### What you should do:
Write out word for word the lines from the one holding "Give me SVG" through the end of the data, and only those lines. Pictures stay out.

[Given data — start]

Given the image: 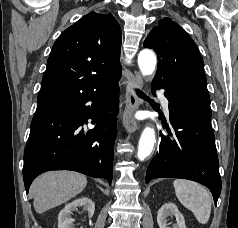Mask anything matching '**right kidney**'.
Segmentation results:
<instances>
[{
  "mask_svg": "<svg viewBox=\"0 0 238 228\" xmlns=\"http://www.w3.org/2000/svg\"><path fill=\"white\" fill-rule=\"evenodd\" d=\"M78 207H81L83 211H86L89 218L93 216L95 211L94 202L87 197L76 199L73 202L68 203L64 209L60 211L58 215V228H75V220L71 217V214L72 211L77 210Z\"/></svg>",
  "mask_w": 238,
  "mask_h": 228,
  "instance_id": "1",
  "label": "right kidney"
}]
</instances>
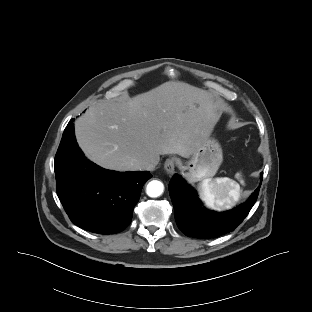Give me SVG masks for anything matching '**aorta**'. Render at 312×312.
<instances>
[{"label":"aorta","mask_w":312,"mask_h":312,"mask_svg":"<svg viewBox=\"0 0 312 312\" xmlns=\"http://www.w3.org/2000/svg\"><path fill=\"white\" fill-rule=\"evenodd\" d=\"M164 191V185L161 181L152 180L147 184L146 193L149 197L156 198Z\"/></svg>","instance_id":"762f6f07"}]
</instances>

[Given data — finish]

### Your solution:
Give me SVG masks for anything matching '**aorta**'. Render at 312×312.
<instances>
[{"label":"aorta","mask_w":312,"mask_h":312,"mask_svg":"<svg viewBox=\"0 0 312 312\" xmlns=\"http://www.w3.org/2000/svg\"><path fill=\"white\" fill-rule=\"evenodd\" d=\"M164 191V185L161 181L152 180L147 184L146 193L149 197L156 198Z\"/></svg>","instance_id":"762f6f07"}]
</instances>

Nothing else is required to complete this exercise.